Una última mirada al viejo reloj

Vuelvo a la Prosa, consciente los tiempos de ella no son los usuales del lector digital. No obstante, vale dejarlo a disposición del supremo soberano que es el público.

Se colocó el viejo reloj, regalado por su mujer hacía treinta y pico de años para su cumpleaños, ó tal vez algún aniversario de casados que ahora ya no recordaba, justo en el momento en que la pequeña de las manecillas alcanzaba el cénit mientras su fiel compañera mayor se desplazaba lentamente por su posición más austral formando, ésta con aquella, una perfecta flecha de dos puntas, todo lo que en sencillo indicaba inequívocamente, eran las seis en punto de la mañana.

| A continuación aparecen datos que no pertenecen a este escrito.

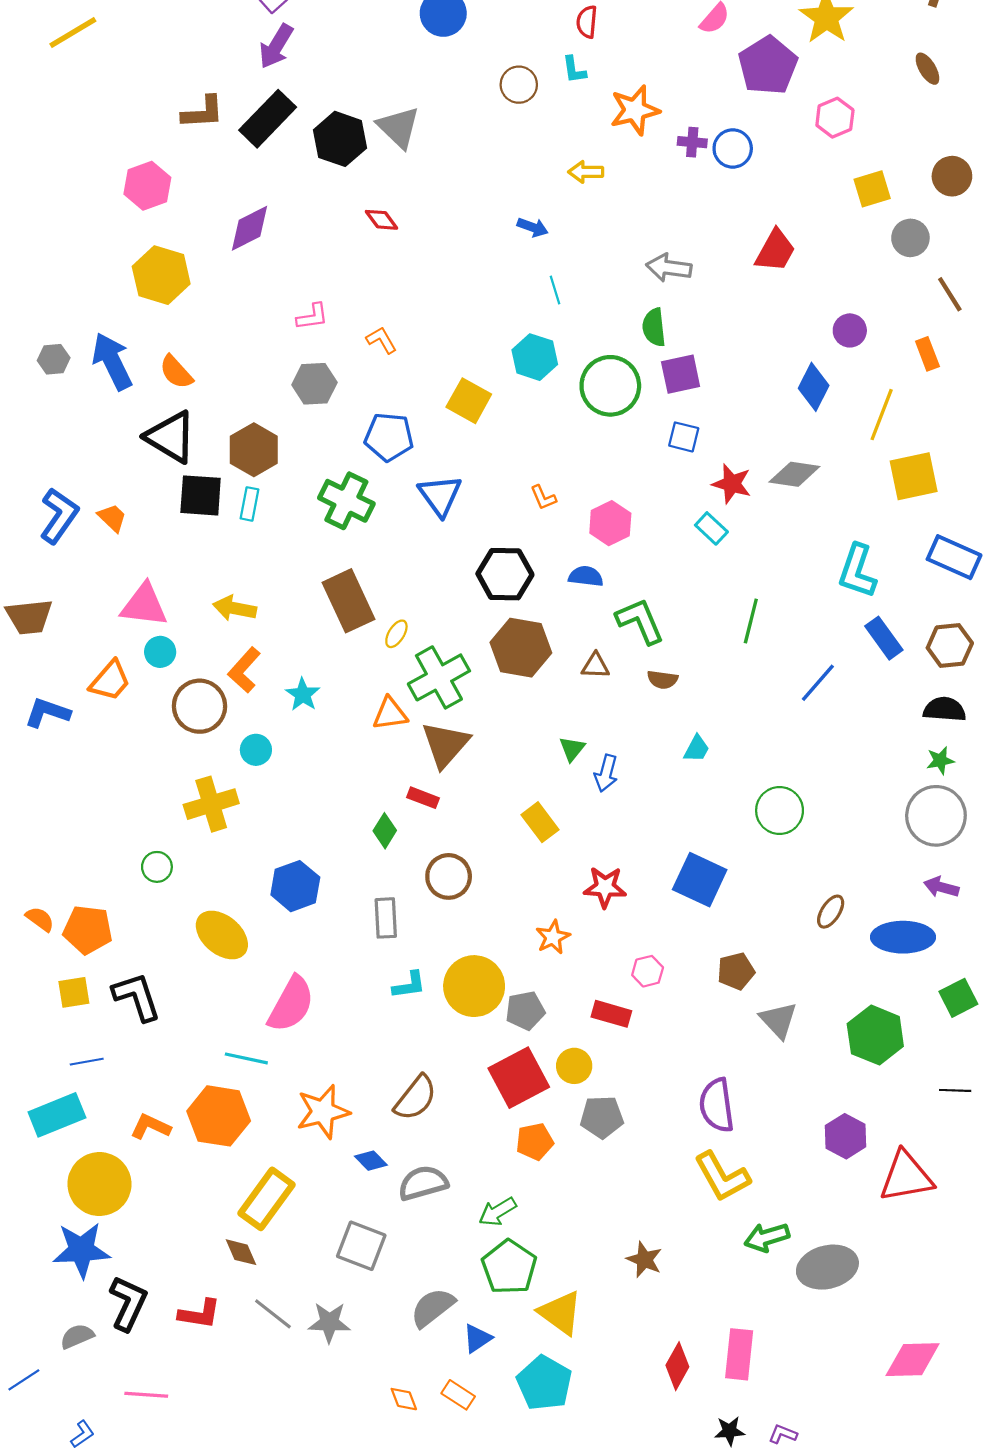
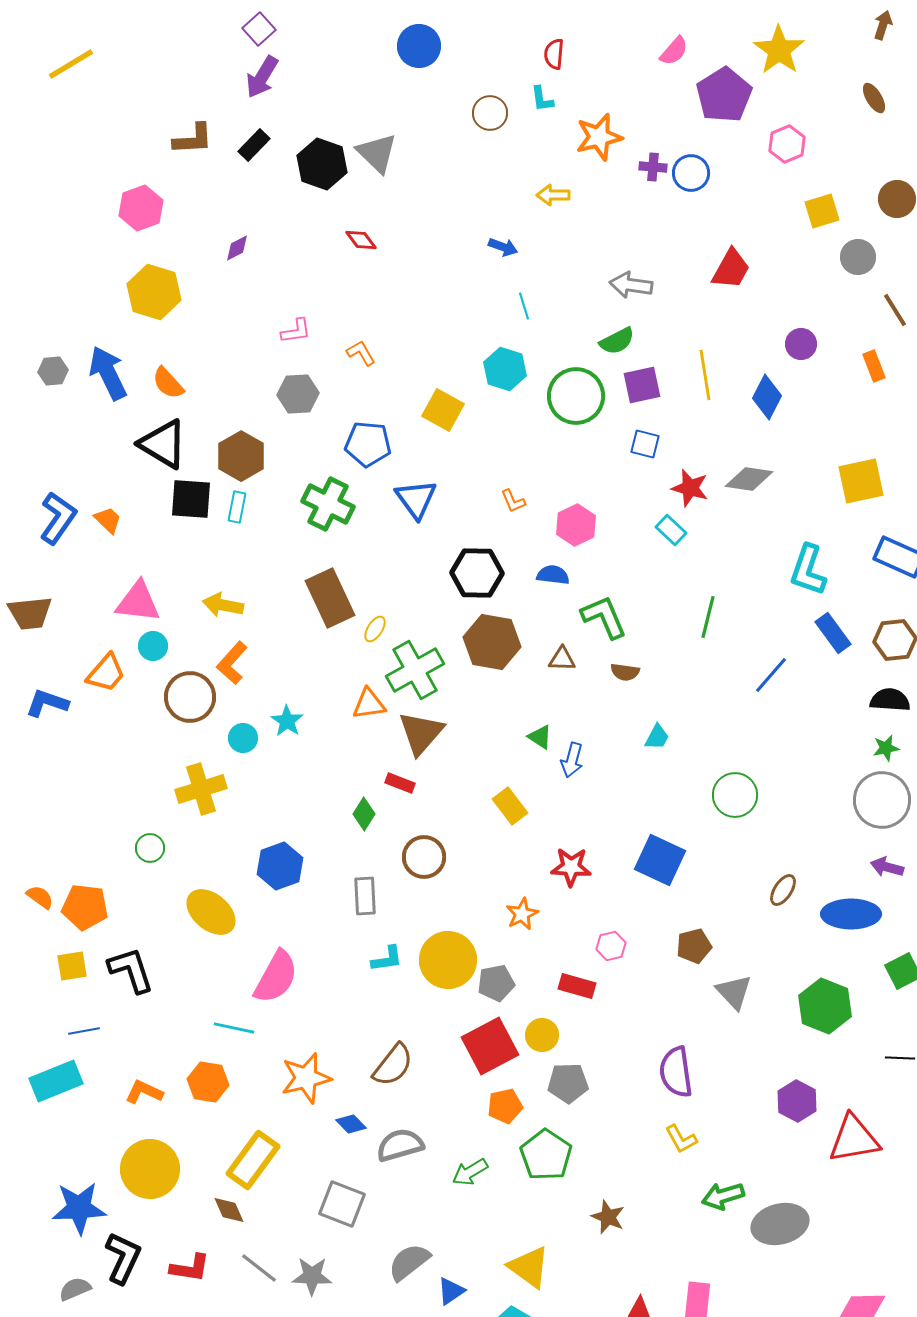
black rectangle: (268, 119) -> (254, 145), size x0.6
purple diamond: (250, 228) -> (237, 248), size x0.6
green semicircle: (654, 327) -> (617, 341), turned -111
yellow line: (882, 415) -> (705, 375), moved, turned -30
cyan star: (303, 694) -> (287, 721), moved
green triangle: (572, 749) -> (540, 737), turned -36
orange hexagon: (219, 1116) -> (208, 1082), size x0.7
yellow L-shape: (722, 1177) -> (681, 1139), size x0.6
yellow circle: (99, 1184) -> (150, 1169), moved
green pentagon: (509, 1267) -> (546, 1155), moved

Ya se había duchado con agua ni caliente ni fría, término medio; se había afeitado desechando la hojilla que hoy viernes cumplía su exacta semana de servicio, y vestido con la ropa que desde la noche le había esperado pacientemente a que cumpliera con el rito ineludible del sueño, colgada de una silla al pie de la cama.
Ahora, en el tiempo exacto que correspondía, se había sentado a la pequeña mesa en la cocina, con un plato donde reposaban de su reciente paso por la sartén un par de huevos revueltos junto a seis finas rodajas de chorizo, y diez centímetros más allá, formados en perfecta fila al alcance de su mano diestra, un vaso de leche y una tasa de humeante y recalentado café. Esa era su costumbre. Leche y café, no café con leche. Juntos pero no entreverados, que de eso ya se encargaría el estómago en toda una mañana de vigilia.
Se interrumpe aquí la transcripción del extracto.